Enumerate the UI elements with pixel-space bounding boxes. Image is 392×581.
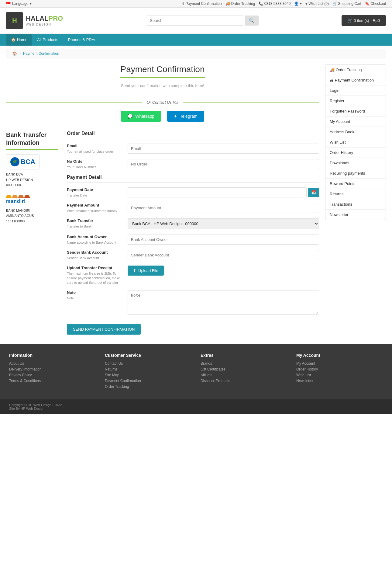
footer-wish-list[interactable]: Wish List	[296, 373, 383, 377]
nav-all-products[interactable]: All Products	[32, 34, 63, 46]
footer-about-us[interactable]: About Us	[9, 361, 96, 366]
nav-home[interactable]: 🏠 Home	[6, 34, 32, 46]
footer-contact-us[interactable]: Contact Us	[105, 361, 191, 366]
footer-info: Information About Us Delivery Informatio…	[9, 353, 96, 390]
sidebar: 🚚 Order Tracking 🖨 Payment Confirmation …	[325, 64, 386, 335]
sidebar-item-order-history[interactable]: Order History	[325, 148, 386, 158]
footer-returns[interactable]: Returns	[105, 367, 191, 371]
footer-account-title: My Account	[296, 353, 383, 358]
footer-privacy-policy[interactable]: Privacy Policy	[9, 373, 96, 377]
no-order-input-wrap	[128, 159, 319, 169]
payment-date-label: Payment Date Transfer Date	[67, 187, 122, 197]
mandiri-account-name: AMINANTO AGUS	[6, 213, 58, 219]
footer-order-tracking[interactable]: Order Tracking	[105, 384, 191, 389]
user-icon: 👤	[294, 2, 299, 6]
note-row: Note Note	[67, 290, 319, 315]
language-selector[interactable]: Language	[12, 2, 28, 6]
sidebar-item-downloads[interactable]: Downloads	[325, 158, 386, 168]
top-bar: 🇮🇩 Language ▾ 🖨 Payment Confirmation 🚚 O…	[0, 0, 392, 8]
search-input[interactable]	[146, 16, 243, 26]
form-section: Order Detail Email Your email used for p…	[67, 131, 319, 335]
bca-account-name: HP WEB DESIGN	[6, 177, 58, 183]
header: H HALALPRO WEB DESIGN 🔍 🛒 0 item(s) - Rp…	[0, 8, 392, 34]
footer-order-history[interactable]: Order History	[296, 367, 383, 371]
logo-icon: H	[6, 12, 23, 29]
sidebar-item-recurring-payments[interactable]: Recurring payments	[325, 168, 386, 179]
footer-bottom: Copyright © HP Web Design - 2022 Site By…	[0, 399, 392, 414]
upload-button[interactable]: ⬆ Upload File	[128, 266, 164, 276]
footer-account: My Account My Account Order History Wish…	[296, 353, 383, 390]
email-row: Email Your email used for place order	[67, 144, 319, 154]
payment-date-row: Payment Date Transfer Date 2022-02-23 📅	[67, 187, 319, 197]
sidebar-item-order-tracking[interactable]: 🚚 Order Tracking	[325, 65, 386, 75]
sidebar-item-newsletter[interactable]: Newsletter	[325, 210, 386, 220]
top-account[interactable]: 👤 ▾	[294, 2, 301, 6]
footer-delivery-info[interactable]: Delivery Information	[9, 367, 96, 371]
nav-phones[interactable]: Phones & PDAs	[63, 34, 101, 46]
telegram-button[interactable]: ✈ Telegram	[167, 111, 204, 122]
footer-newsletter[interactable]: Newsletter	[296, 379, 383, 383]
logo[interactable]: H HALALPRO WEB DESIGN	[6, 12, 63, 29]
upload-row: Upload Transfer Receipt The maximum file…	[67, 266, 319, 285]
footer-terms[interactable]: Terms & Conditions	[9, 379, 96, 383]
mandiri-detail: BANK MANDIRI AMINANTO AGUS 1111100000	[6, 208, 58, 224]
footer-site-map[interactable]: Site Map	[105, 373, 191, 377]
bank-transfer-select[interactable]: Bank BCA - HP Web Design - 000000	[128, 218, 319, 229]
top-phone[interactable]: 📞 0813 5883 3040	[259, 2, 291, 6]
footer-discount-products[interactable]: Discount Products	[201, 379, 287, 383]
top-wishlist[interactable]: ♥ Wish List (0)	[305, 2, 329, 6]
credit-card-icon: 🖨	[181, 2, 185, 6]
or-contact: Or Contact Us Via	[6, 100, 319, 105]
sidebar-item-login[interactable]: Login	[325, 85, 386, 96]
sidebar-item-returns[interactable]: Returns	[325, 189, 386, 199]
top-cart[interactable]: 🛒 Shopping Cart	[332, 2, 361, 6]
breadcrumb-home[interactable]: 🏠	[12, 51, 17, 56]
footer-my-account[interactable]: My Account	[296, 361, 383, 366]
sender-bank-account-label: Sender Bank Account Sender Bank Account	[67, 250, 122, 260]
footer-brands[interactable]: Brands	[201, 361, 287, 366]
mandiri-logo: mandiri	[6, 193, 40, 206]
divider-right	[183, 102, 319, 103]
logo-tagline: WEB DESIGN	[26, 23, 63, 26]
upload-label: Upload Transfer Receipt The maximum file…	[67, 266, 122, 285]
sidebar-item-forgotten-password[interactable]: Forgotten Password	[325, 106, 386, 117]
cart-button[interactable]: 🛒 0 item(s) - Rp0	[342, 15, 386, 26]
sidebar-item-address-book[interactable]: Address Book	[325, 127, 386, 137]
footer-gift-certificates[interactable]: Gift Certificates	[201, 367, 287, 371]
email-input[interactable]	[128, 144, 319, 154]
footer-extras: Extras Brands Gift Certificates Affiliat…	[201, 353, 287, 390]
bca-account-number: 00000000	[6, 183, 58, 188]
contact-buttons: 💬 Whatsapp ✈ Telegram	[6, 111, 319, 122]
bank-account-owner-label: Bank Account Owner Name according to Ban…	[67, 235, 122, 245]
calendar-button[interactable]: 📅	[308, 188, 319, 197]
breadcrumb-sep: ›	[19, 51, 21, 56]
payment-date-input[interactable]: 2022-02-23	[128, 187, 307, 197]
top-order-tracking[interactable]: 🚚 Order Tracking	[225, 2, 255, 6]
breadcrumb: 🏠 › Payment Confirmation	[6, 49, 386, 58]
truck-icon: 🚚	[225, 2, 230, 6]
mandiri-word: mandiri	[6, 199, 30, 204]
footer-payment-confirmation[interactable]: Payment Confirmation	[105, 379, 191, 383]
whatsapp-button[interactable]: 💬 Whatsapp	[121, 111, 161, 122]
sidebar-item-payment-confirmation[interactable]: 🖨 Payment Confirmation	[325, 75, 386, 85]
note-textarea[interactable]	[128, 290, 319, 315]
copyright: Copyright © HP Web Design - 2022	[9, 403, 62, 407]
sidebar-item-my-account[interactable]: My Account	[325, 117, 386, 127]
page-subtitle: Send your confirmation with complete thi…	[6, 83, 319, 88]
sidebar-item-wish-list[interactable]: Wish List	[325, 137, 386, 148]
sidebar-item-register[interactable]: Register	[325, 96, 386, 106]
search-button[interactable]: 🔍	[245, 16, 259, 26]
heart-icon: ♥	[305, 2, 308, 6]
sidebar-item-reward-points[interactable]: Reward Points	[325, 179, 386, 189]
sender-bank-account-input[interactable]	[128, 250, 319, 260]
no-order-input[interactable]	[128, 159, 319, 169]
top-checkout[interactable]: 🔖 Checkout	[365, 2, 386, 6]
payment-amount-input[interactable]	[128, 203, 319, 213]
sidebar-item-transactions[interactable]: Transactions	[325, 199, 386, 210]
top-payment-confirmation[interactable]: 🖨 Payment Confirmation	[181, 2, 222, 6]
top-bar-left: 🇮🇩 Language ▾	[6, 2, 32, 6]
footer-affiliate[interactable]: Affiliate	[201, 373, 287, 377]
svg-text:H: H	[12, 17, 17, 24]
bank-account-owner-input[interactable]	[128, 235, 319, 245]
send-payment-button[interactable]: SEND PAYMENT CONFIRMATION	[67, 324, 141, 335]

EXERCISE OBJECTIVE: What the response needs is every entry, repeated exactly, and none of the pictures.

TASK SOLUTION:
Enumerate the UI elements with pixel-space bounding boxes. Image is 392×581.
footer-wish-list[interactable]: Wish List	[296, 373, 383, 377]
nav-all-products[interactable]: All Products	[32, 34, 63, 46]
footer-about-us[interactable]: About Us	[9, 361, 96, 366]
nav-home[interactable]: 🏠 Home	[6, 34, 32, 46]
footer-contact-us[interactable]: Contact Us	[105, 361, 191, 366]
footer-info: Information About Us Delivery Informatio…	[9, 353, 96, 390]
sidebar: 🚚 Order Tracking 🖨 Payment Confirmation …	[325, 64, 386, 335]
sidebar-item-order-history[interactable]: Order History	[325, 148, 386, 158]
footer-returns[interactable]: Returns	[105, 367, 191, 371]
footer-account-title: My Account	[296, 353, 383, 358]
footer-privacy-policy[interactable]: Privacy Policy	[9, 373, 96, 377]
no-order-input-wrap	[128, 159, 319, 169]
payment-date-label: Payment Date Transfer Date	[67, 187, 122, 197]
mandiri-account-name: AMINANTO AGUS	[6, 213, 58, 219]
footer-order-tracking[interactable]: Order Tracking	[105, 384, 191, 389]
user-icon: 👤	[294, 2, 299, 6]
note-row: Note Note	[67, 290, 319, 315]
language-selector[interactable]: Language	[12, 2, 28, 6]
sidebar-item-downloads[interactable]: Downloads	[325, 158, 386, 168]
top-bar: 🇮🇩 Language ▾ 🖨 Payment Confirmation 🚚 O…	[0, 0, 392, 8]
search-input[interactable]	[146, 16, 243, 26]
form-section: Order Detail Email Your email used for p…	[67, 131, 319, 335]
bca-account-name: HP WEB DESIGN	[6, 177, 58, 183]
header: H HALALPRO WEB DESIGN 🔍 🛒 0 item(s) - Rp…	[0, 8, 392, 34]
footer-order-history[interactable]: Order History	[296, 367, 383, 371]
logo-icon: H	[6, 12, 23, 29]
sidebar-item-recurring-payments[interactable]: Recurring payments	[325, 168, 386, 179]
footer-bottom: Copyright © HP Web Design - 2022 Site By…	[0, 399, 392, 414]
upload-button[interactable]: ⬆ Upload File	[128, 266, 164, 276]
footer-account: My Account My Account Order History Wish…	[296, 353, 383, 390]
email-row: Email Your email used for place order	[67, 144, 319, 154]
payment-date-row: Payment Date Transfer Date 2022-02-23 📅	[67, 187, 319, 197]
sidebar-item-order-tracking[interactable]: 🚚 Order Tracking	[325, 65, 386, 75]
sidebar-item-newsletter[interactable]: Newsletter	[325, 210, 386, 220]
top-account[interactable]: 👤 ▾	[294, 2, 301, 6]
footer-delivery-info[interactable]: Delivery Information	[9, 367, 96, 371]
nav-phones[interactable]: Phones & PDAs	[63, 34, 101, 46]
telegram-button[interactable]: ✈ Telegram	[167, 111, 204, 122]
footer-newsletter[interactable]: Newsletter	[296, 379, 383, 383]
logo[interactable]: H HALALPRO WEB DESIGN	[6, 12, 63, 29]
upload-row: Upload Transfer Receipt The maximum file…	[67, 266, 319, 285]
footer-terms[interactable]: Terms & Conditions	[9, 379, 96, 383]
mandiri-detail: BANK MANDIRI AMINANTO AGUS 1111100000	[6, 208, 58, 224]
footer-site-map[interactable]: Site Map	[105, 373, 191, 377]
bank-transfer-select[interactable]: Bank BCA - HP Web Design - 000000	[128, 218, 319, 229]
top-phone[interactable]: 📞 0813 5883 3040	[259, 2, 291, 6]
footer-discount-products[interactable]: Discount Products	[201, 379, 287, 383]
top-wishlist[interactable]: ♥ Wish List (0)	[305, 2, 329, 6]
credit-card-icon: 🖨	[181, 2, 185, 6]
or-contact: Or Contact Us Via	[6, 100, 319, 105]
sidebar-item-login[interactable]: Login	[325, 85, 386, 96]
sidebar-item-returns[interactable]: Returns	[325, 189, 386, 199]
top-cart[interactable]: 🛒 Shopping Cart	[332, 2, 361, 6]
breadcrumb-home[interactable]: 🏠	[12, 51, 17, 56]
footer-my-account[interactable]: My Account	[296, 361, 383, 366]
sender-bank-account-label: Sender Bank Account Sender Bank Account	[67, 250, 122, 260]
footer-brands[interactable]: Brands	[201, 361, 287, 366]
mandiri-logo: mandiri	[6, 193, 40, 206]
divider-right	[183, 102, 319, 103]
logo-tagline: WEB DESIGN	[26, 23, 63, 26]
upload-label: Upload Transfer Receipt The maximum file…	[67, 266, 122, 285]
sidebar-item-forgotten-password[interactable]: Forgotten Password	[325, 106, 386, 117]
cart-button[interactable]: 🛒 0 item(s) - Rp0	[342, 15, 386, 26]
sidebar-item-address-book[interactable]: Address Book	[325, 127, 386, 137]
footer-gift-certificates[interactable]: Gift Certificates	[201, 367, 287, 371]
email-input[interactable]	[128, 144, 319, 154]
footer-extras: Extras Brands Gift Certificates Affiliat…	[201, 353, 287, 390]
bca-account-number: 00000000	[6, 183, 58, 188]
contact-buttons: 💬 Whatsapp ✈ Telegram	[6, 111, 319, 122]
bank-account-owner-label: Bank Account Owner Name according to Ban…	[67, 235, 122, 245]
calendar-button[interactable]: 📅	[308, 188, 319, 197]
breadcrumb-sep: ›	[19, 51, 21, 56]
payment-date-input[interactable]: 2022-02-23	[128, 187, 307, 197]
top-order-tracking[interactable]: 🚚 Order Tracking	[225, 2, 255, 6]
breadcrumb: 🏠 › Payment Confirmation	[6, 49, 386, 58]
truck-icon: 🚚	[225, 2, 230, 6]
mandiri-word: mandiri	[6, 199, 30, 204]
footer-payment-confirmation[interactable]: Payment Confirmation	[105, 379, 191, 383]
whatsapp-button[interactable]: 💬 Whatsapp	[121, 111, 161, 122]
sidebar-item-payment-confirmation[interactable]: 🖨 Payment Confirmation	[325, 75, 386, 85]
note-textarea[interactable]	[128, 290, 319, 315]
copyright: Copyright © HP Web Design - 2022	[9, 403, 62, 407]
sidebar-item-my-account[interactable]: My Account	[325, 117, 386, 127]
page-subtitle: Send your confirmation with complete thi…	[6, 83, 319, 88]
sidebar-item-wish-list[interactable]: Wish List	[325, 137, 386, 148]
sidebar-item-register[interactable]: Register	[325, 96, 386, 106]
search-button[interactable]: 🔍	[245, 16, 259, 26]
heart-icon: ♥	[305, 2, 308, 6]
sidebar-item-reward-points[interactable]: Reward Points	[325, 179, 386, 189]
sender-bank-account-input[interactable]	[128, 250, 319, 260]
no-order-input[interactable]	[128, 159, 319, 169]
top-checkout[interactable]: 🔖 Checkout	[365, 2, 386, 6]
payment-amount-input[interactable]	[128, 203, 319, 213]
sidebar-item-transactions[interactable]: Transactions	[325, 199, 386, 210]
top-payment-confirmation[interactable]: 🖨 Payment Confirmation	[181, 2, 222, 6]
top-bar-left: 🇮🇩 Language ▾	[6, 2, 32, 6]
footer-affiliate[interactable]: Affiliate	[201, 373, 287, 377]
svg-text:H: H	[12, 17, 17, 24]
bank-account-owner-input[interactable]	[128, 235, 319, 245]
send-payment-button[interactable]: SEND PAYMENT CONFIRMATION	[67, 324, 141, 335]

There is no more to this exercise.